▶ [Task item] Every line from the one containing "Unabhängigkeitstag" to the one containing "Luft. Die Garnison feierte den amerika" in the records below, both included, must be set down exactly, and no other line.

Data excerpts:
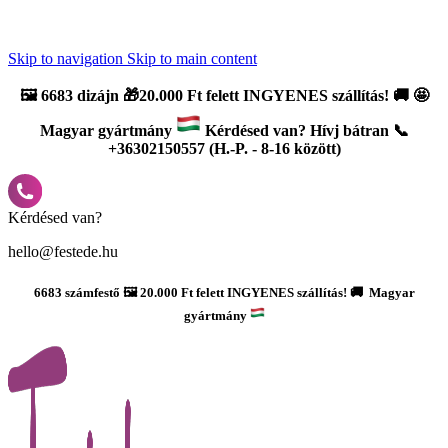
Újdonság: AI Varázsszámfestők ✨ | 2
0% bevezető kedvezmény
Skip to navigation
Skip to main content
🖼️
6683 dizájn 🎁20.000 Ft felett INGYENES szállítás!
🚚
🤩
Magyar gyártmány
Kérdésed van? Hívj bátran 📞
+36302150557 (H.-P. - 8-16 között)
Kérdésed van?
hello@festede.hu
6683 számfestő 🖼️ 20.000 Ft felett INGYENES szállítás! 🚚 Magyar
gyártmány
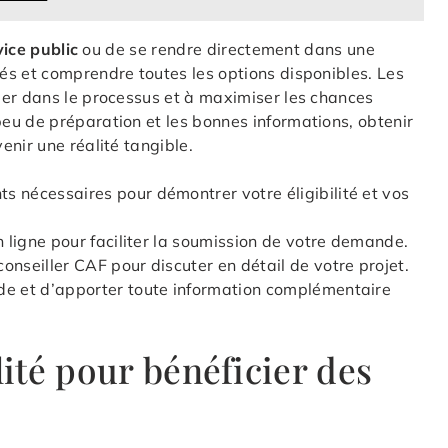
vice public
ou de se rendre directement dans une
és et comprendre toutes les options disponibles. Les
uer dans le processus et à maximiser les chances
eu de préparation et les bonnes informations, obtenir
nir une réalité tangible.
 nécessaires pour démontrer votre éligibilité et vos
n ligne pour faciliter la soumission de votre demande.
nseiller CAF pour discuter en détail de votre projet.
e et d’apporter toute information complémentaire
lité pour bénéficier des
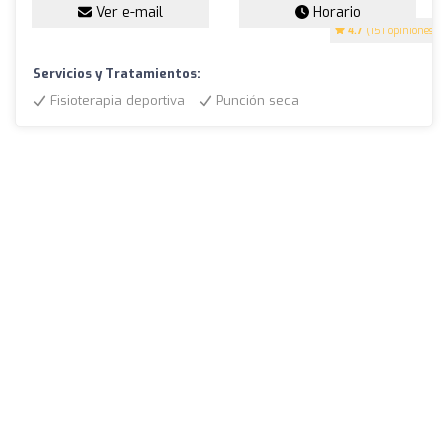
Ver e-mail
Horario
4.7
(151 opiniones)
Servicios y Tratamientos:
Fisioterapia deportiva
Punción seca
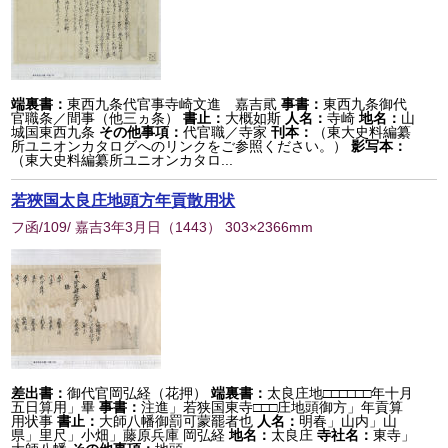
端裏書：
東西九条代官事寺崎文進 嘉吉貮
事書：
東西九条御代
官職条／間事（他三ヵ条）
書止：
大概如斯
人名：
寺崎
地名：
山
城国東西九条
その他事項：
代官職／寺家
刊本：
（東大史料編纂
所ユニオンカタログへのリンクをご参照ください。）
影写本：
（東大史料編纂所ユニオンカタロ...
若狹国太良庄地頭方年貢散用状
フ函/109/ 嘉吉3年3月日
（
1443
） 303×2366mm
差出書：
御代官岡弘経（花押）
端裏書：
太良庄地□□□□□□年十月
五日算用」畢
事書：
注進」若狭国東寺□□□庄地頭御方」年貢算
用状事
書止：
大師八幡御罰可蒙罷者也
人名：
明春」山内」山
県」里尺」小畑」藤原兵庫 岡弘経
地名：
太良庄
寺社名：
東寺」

...

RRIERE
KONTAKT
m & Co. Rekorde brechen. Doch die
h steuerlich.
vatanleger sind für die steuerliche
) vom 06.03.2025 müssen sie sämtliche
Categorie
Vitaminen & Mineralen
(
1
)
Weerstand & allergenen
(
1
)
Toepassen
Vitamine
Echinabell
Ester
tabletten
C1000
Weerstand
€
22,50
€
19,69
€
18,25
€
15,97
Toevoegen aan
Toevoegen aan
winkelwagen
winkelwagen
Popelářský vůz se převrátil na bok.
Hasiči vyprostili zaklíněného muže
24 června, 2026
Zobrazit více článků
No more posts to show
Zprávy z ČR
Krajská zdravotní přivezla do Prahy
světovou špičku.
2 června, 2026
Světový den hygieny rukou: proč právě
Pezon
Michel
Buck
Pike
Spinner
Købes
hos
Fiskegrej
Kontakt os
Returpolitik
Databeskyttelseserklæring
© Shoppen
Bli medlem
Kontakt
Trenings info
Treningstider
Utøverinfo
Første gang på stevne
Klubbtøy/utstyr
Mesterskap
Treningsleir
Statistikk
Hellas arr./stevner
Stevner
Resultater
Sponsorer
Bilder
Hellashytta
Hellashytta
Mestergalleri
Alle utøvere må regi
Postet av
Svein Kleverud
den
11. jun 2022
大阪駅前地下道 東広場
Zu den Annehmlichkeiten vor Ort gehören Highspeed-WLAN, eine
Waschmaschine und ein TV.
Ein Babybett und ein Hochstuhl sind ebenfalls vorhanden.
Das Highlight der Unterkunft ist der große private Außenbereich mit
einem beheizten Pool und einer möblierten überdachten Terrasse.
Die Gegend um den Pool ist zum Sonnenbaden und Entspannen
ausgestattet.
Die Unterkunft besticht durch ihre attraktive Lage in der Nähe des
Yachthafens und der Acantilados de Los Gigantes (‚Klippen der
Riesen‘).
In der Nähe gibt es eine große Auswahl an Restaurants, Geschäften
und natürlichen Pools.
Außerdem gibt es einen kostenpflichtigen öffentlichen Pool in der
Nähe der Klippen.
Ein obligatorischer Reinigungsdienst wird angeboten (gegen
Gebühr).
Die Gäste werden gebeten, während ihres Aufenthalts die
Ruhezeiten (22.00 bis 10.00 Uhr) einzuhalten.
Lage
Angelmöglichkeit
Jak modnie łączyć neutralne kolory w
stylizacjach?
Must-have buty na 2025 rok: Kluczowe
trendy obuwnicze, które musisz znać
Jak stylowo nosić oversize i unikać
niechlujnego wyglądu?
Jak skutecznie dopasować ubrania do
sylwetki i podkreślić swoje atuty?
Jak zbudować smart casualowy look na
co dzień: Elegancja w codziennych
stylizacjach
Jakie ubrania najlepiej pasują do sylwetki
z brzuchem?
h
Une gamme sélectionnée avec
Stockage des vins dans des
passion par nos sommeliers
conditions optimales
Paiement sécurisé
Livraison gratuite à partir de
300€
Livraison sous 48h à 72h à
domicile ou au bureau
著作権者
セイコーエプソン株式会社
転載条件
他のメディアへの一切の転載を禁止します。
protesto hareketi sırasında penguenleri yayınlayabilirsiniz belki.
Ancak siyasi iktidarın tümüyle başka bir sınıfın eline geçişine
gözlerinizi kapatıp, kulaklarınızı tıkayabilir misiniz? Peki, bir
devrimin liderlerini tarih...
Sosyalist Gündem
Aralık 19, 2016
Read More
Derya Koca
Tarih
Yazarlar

---

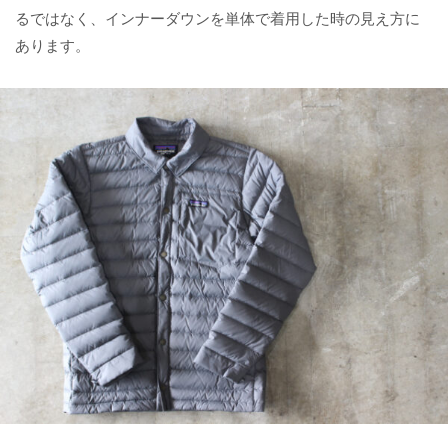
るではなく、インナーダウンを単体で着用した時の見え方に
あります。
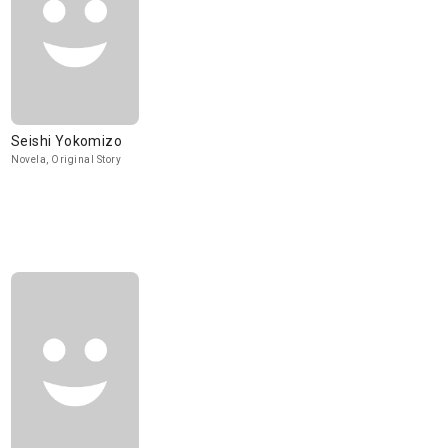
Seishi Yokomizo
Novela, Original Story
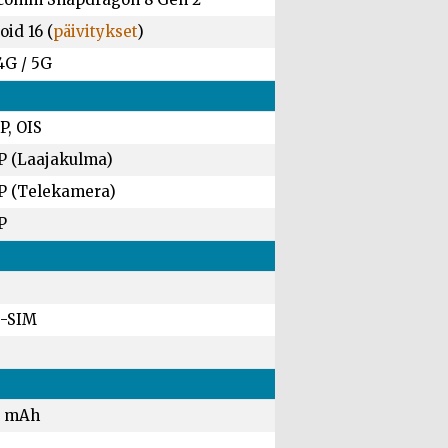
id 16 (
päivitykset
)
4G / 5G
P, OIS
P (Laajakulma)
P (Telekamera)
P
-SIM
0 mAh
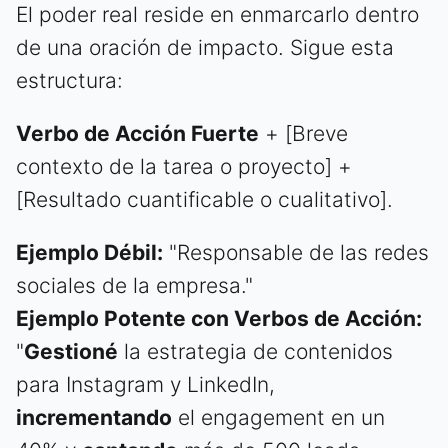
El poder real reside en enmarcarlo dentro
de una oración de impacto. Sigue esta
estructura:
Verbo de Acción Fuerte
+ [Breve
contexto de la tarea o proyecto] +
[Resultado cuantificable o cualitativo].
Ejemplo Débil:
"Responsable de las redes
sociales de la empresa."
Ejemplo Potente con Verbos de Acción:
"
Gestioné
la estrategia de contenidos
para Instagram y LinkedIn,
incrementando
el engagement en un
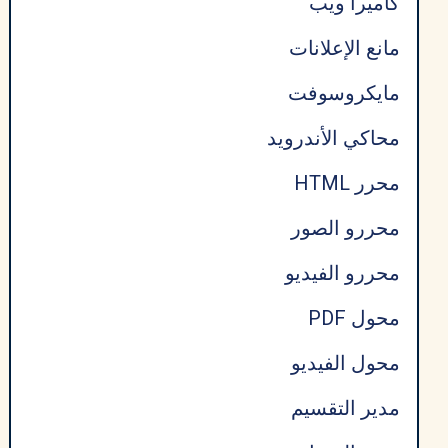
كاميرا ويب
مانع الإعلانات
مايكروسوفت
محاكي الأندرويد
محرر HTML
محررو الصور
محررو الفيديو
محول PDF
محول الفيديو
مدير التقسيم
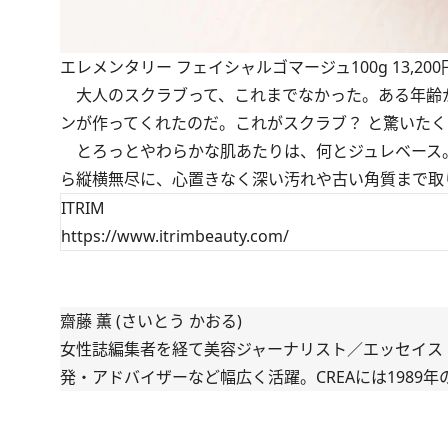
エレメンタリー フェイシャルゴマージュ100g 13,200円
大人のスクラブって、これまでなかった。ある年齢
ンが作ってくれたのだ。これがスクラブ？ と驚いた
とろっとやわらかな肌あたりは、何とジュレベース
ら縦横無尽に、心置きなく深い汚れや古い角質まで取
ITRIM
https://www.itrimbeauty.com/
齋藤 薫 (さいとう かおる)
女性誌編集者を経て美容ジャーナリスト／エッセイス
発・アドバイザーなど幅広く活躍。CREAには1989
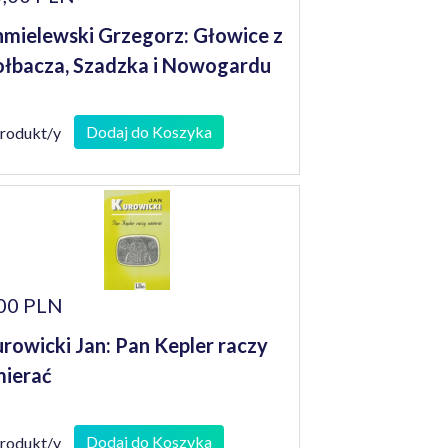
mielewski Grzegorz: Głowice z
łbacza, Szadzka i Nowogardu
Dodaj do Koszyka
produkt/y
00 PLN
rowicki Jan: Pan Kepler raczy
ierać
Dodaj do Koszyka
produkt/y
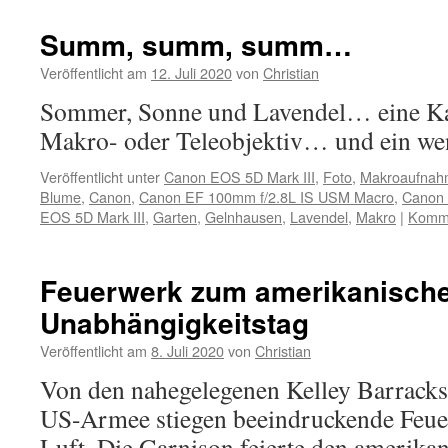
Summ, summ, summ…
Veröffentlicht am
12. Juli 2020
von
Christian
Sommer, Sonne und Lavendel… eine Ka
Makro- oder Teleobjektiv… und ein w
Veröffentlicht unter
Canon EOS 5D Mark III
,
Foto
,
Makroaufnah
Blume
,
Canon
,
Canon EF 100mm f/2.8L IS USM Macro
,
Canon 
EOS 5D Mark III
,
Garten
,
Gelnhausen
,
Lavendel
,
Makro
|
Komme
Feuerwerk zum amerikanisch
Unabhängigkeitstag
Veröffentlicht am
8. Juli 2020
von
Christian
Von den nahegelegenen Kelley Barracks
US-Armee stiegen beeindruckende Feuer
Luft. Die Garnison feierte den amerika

▶ [Response]
Unabhängigkeitstag
Veröffentlicht am
8. Juli 2020
von
Christian
Von den nahegelegenen Kelley Barracks
US-Armee stiegen beeindruckende Feuer
Luft. Die Garnison feierte den amerika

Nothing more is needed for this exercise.